Joshua Stickney, Ella Baker Center for Human Rights, 405-315-4151

Ashley Chambers, Ella Baker Center for Human Rights, 510-285-8227

Oakland, CAOn Thursday, April 14, hundreds of community members and loved ones of currently incarcerated people joined a California Department of Corrections and rehabilitation (CDCr) public hearing to express support for a modest proposal that would protect credit earning regulations and provide dignity and hope for people currently incarcerated in California prisons. The Ella Baker Center for Human Rights issued the following statements:

Ella Baker Center Executive Director Marlene Sanchez:

“Prisons have never kept our communities safe or supported the healing and restoration that our communities need. Approving these credit earning regulations is one way we can support rehabilitation for people inside, in so doing, prioritizing safe and healthy communities for everyone.

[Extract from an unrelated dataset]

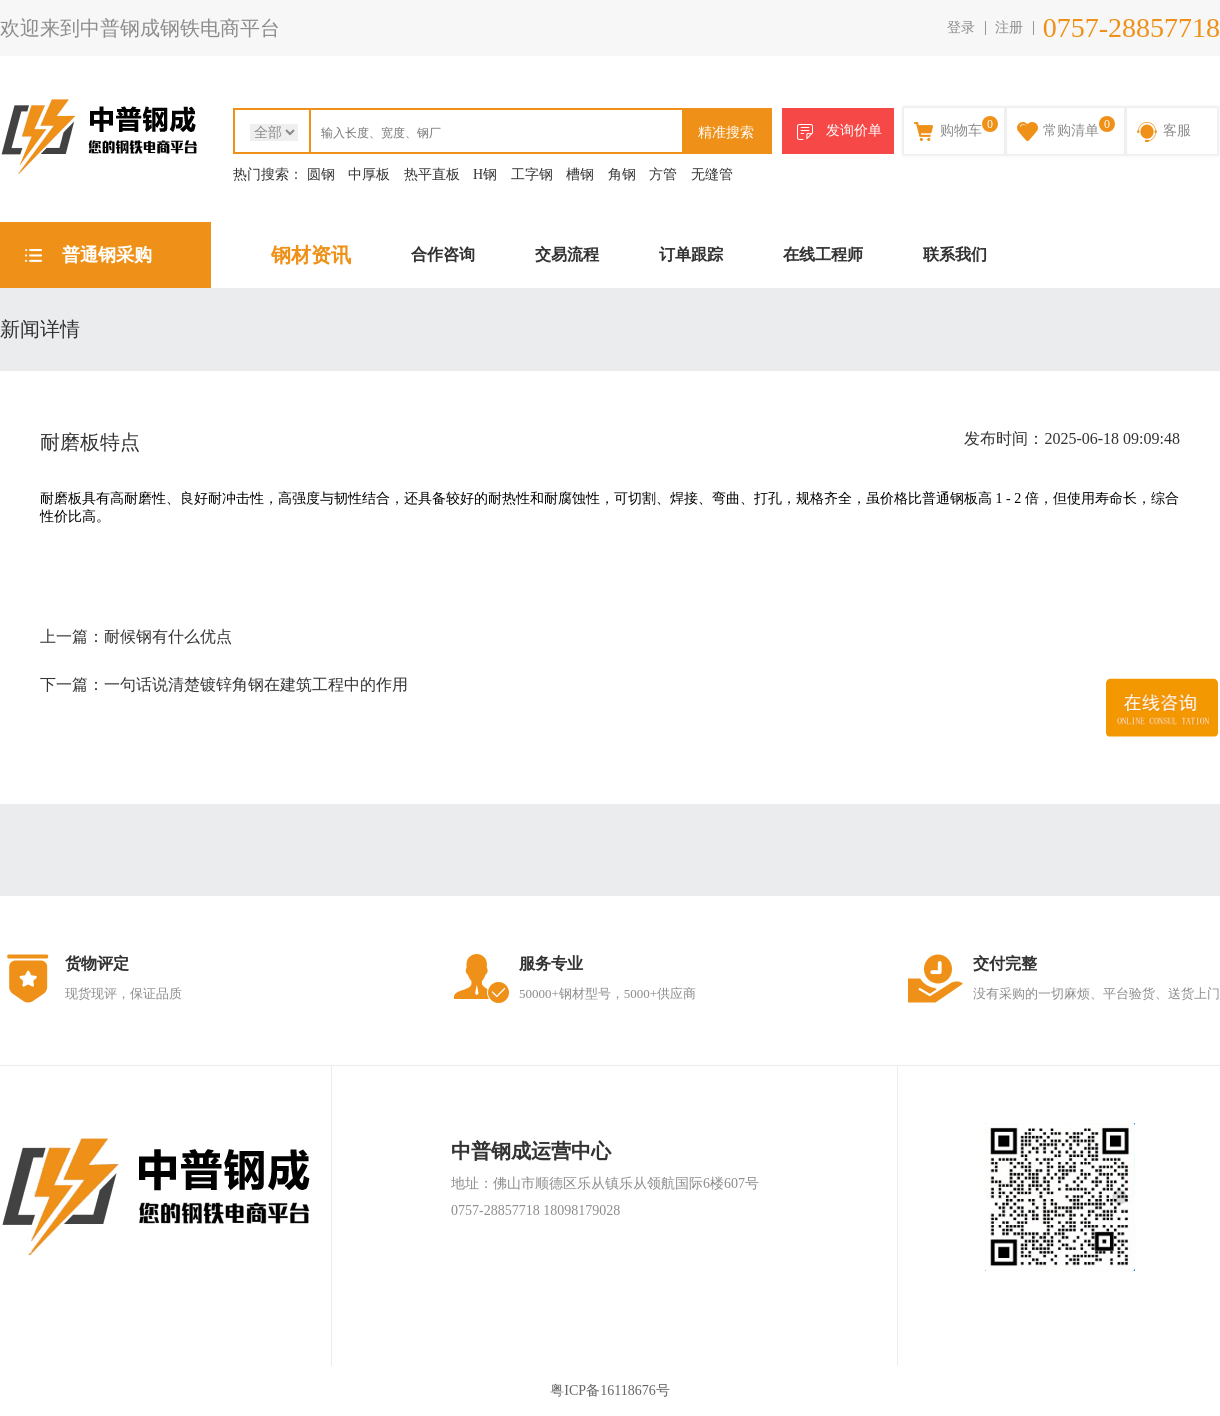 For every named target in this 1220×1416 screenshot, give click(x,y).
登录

It’s important that we prioritize rehabilitation for people currently incarcerated so they have the tools needed to lead productive lives once they leave prison.”

Ella Baker Center Campaign Manager James King:

“For decades, California has sentenced young people and people of color to extreme sentences in the name of public safety. Extreme sentencing is not justice. It doesn’t acknowledge the factors that contribute to acts of harm, and it doesn’t promote public safety. We support these modest credit earning rates because it acknowledges the need for hope, humanity, and dignity for everyone in our society, regardless of their socioeconomic status. The people who are incarcerated are more than their conviction histories. Credit earning is a key incentive for people currently incarcerated to engage in their rehabilitation.”